Jankowski J, Hopwood D, Pringle R, Wormsley K G
Department of Medicine, Dundee University.
Am J Gastroenterol. 1993 Mar;88(3):402-8.
A 49-yr-old male was reviewed who had a 10-yr history of reflux esophagitis. He presented initially with frequent heartburn of moderate severity and, on subsequent endoscopy, was noted to have erosive esophagitis and, at that time, a high maximal gastric acid output. During the next 5 yr, his symptoms and acid output diminished. Eight years after presentation, he was noted to have developed a small area of Barrett's metaplasia, without dysplastic change. Ten years after the initial presentation he was completely asymptomatic, despite having extensive Barrett's metaplasia, now with high grade dysplasia. As a result, he was referred for esophagogastrectomy. At the time of surgery, he had alkaline reflux, with antacid gastric contents and, subsequently, hypochlorhydria was proven by a pentagastrin test. A second individual (male, 46 yr) who presented initially with reflux symptoms and gastric-type metaplasia, underwent gastric secretory studies that revealed a peak acid output of 16 mmol/L in 1986. During the period 1989 to 1991, his symptoms progressed despite H2 antagonist therapy. In this regard he was reinvestigated, and his peak acid output in 1991 was 0 mmol/L, and subsequent esophageal biopsies demonstrated intestinal metaplasia in four of six biopsies (two biopsies had high-grade dysplasia; the two others had gastric-type metaplasia). He has refused esophageal resection, and is being reviewed regularly at the endoscopy clinic. Flow cytometric analysis of the esophagus in both individuals revealed expression of epidermal growth factor receptor which was increased in the areas of high grade dysplasia, compared with Barrett's mucosa without dysplasia or normal cardiac mucosa. We conclude that alkaline reflux may accelerate the development of Barrett's esophagus (and intestinal type metaplasia) in patients with gastroesophageal reflux disease. The increased expressed of epidermal growth factor receptors in Barrett's mucosa with dysplasia compared with Barrett's mucosa without dysplasia may reflect the higher malignant potential of the former mucosa.

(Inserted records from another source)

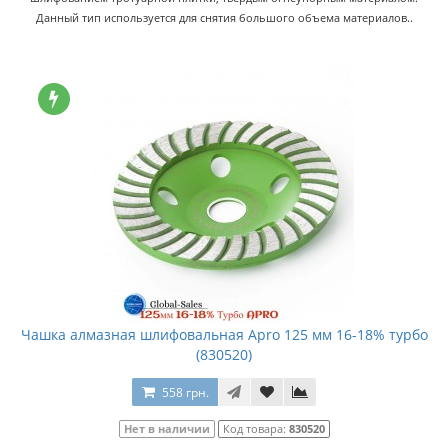
Данный тип используется для снятия большого объема материалов..
Чашка алмазная шлифовальная Apro 125 мм 16-18% турбо
(830520)
558 грн.
Нет в наличии
Код товара:
830520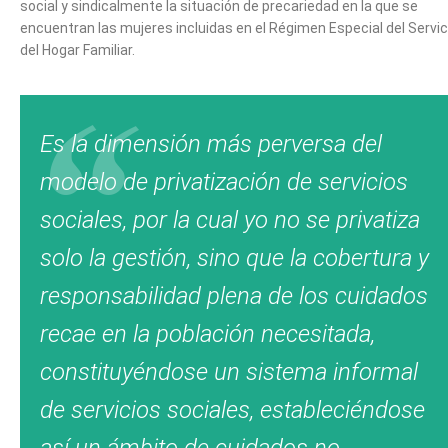
social y sindicalmente la situación de precariedad en la que se
encuentran las mujeres incluidas en el Régimen Especial del Servic
del Hogar Familiar.
Es la dimensión más perversa del
modelo de privatización de servicios
sociales, por la cual yo no se privatiza
solo la gestión, sino que la cobertura y
responsabilidad plena de los cuidados
recae en la población necesitada,
constituyéndose un sistema informal
de servicios sociales, estableciéndose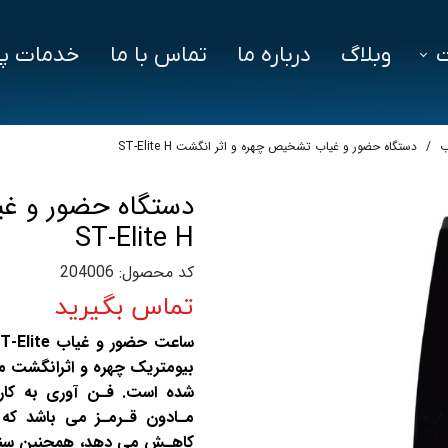
وبلاگ
درباره ما
تماس با ما
خدمات پش
فزار
فایل‌ های مورد نیاز
سوالات متداول
ب
دستگاه حضور و غیاب تشخیص چهره و اثر انگشت ST-Elite H
دز
دستگاه حضور و غ
ین ویژن
ST-Elite H
اد
کد محصول: 204006
تماس بگیرید
بیومتریک چهره و اثرانگشت م
شده است. فـن آوری به کار
مـادون قـرمـز می باشد که 
کاهـش می دهد، همچنین سنسور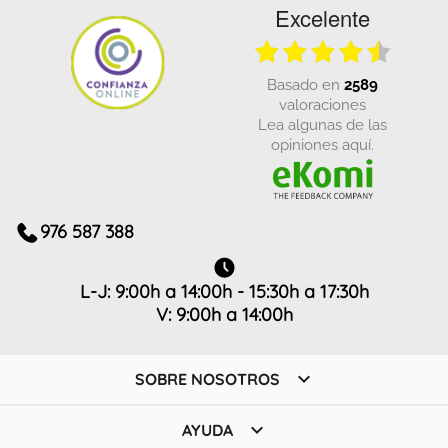
Excelente
basado en
2589
valoraciones
Lea algunas de las
opiniones aquí.
976 587 388
L-J: 9:00h a 14:00h - 15:30h a 17:30h
V: 9:00h a 14:00h

SOBRE NOSOTROS

AYUDA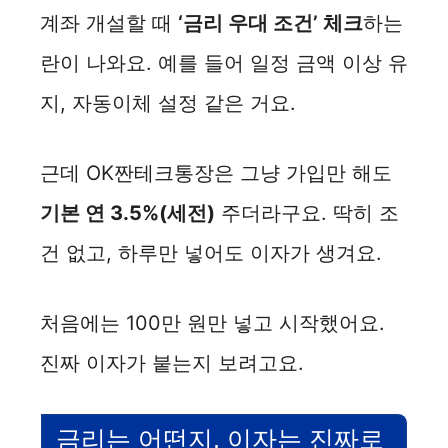
계좌 개설할 때
‘금리 우대 조건’ 체크
하는
란이 나와요. 예를 들어 일정 금액 이상 유
지, 자동이체 설정 같은 거요.
근데 OK짠테크통장은 그냥 가입만 해도
기본 연 3.5%(세전)
주더라구요. 딱히 조
건 없고, 하루만 넣어도 이자가 생겨요.
처음에는 100만 원만 넣고 시작했어요.
진짜 이자가 붙는지 보려고요.
금리는 어떤지, 이자는 진짜로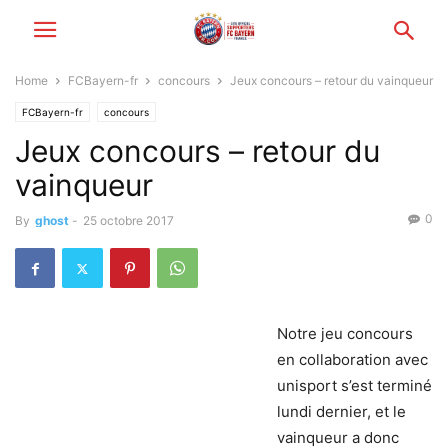
Home
FCBayern-fr
concours
Jeux concours – retour du vainqueur
FCBayern-fr
concours
Jeux concours – retour du
vainqueur
0
By
ghost
-
25 octobre 2017
Notre jeu concours
en collaboration avec
unisport s’est terminé
lundi dernier, et le
vainqueur a donc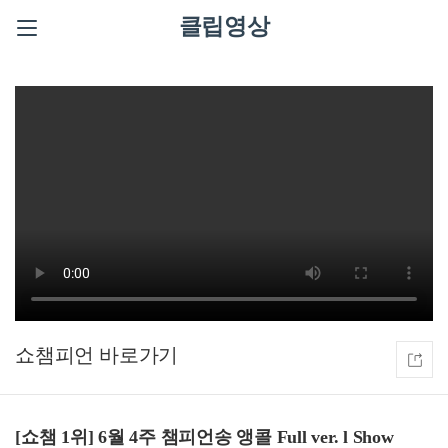
클립영상
쇼챔피언
[쇼챔 1위] 6월 4주 챔피언송
앵콜 Full ver. l Show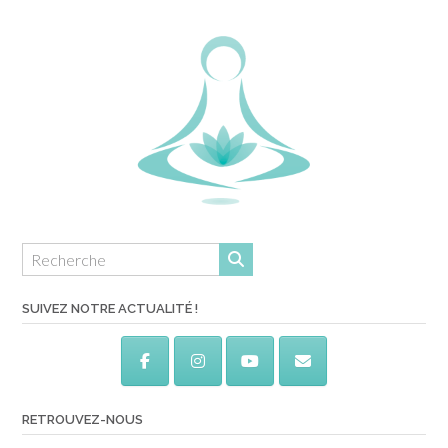
SUIVEZ NOTRE ACTUALITÉ !
RETROUVEZ-NOUS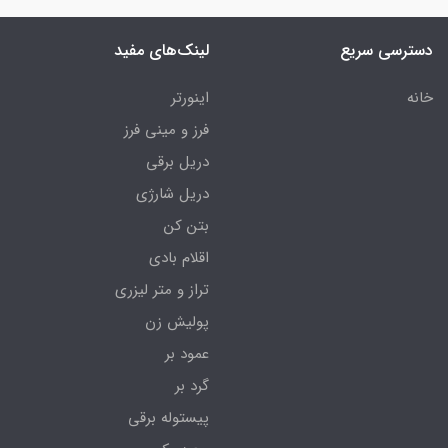
دسترسی سریع
لینک‌های مفید
خانه
اینورتر
فرز و مینی فرز
دریل برقی
دریل شارژی
بتن کن
اقلام بادی
تراز و متر لیزری
پولیش زن
عمود بر
گرد بر
پیستوله برقی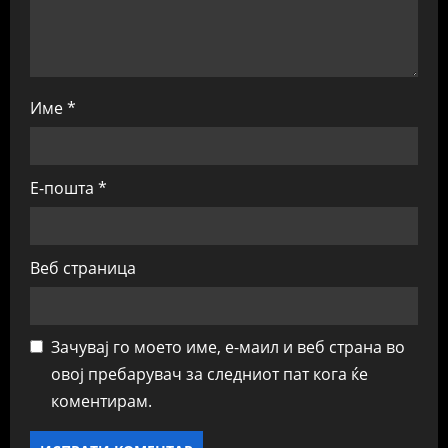
Име
*
Е-пошта
*
Веб страница
Зачувај го моето име, е-маил и веб страна во
овој пребарувач за следниот пат кога ќе
коментирам.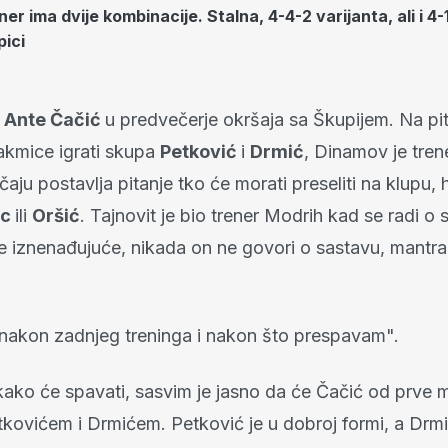
r ima dvije kombinacije. Stalna, 4-4-2 varijanta, ali i 4-
ici
o
Ante Čačić
u predvečerje okršaja sa Škupijem. Na pit
takmice igrati skupa
Petković
i
Drmić
, Dinamov je tre
čaju postavlja pitanje tko će morati preseliti na klupu, h
ec
ili
Oršić
. Tajnovit je bio trener Modrih kad se radi o s
će iznenađujuće, nikada on ne govori o sastavu, mantra
 nakon zadnjeg treninga i nakon što prespavam".
kako će spavati, sasvim je jasno da će Čačić od prve 
tkovićem i Drmićem. Petković je u dobroj formi, a Drmi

一名49岁男性接受复查,他有10年反流性食管炎病史。他最初表现为频繁的中度烧心症状,随后的内镜检查发现有糜烂性食管炎,当时胃酸最大分泌量较高。在接下来的5年里,他的症状和胃酸分泌量有所减轻。发病8年后,发现他出现了一小片Barrett化生区域,无发育异常改变。初次发病10年后,尽管有广泛的Barrett化生且现已出现高级别发育异常,但他完全没有症状。因此,他被转诊进行食管胃切除术。手术时,他存在碱性反流,胃内容物呈抗酸性,随后五肽胃泌素试验证实有胃酸缺乏。另一名个体(男性,46岁)最初表现为反流症状和胃型化生,进行了胃分泌研究,结果显示1986年胃酸峰值分泌量为16 mmol/L。在1989年至1991年期间,尽管接受了H2拮抗剂治疗,他的症状仍有进展。在这方面,他再次接受检查,1991年他的胃酸峰值分泌量为0 mmol/L,随后的食管活检显示6次活检中有4次出现肠化生(2次活检有高级别发育异常;另外2次有胃型化生)。他拒绝了食管切除术,目前在内镜诊所定期接受复查。对这两名个体的食管进行流式细胞术分析发现,与无发育异常的Barrett黏膜或正常贲门黏膜相比,高级别发育异常区域的表皮生长因子受体表达增加。我们得出结论,碱性反流可能会加速胃食管反流病患者Barrett食管(和肠化生)的发展。与无发育异常的Barrett黏膜相比,有发育异常的Barrett黏膜中表皮生长因子受体表达增加可能反映了前者黏膜更高的恶性潜能。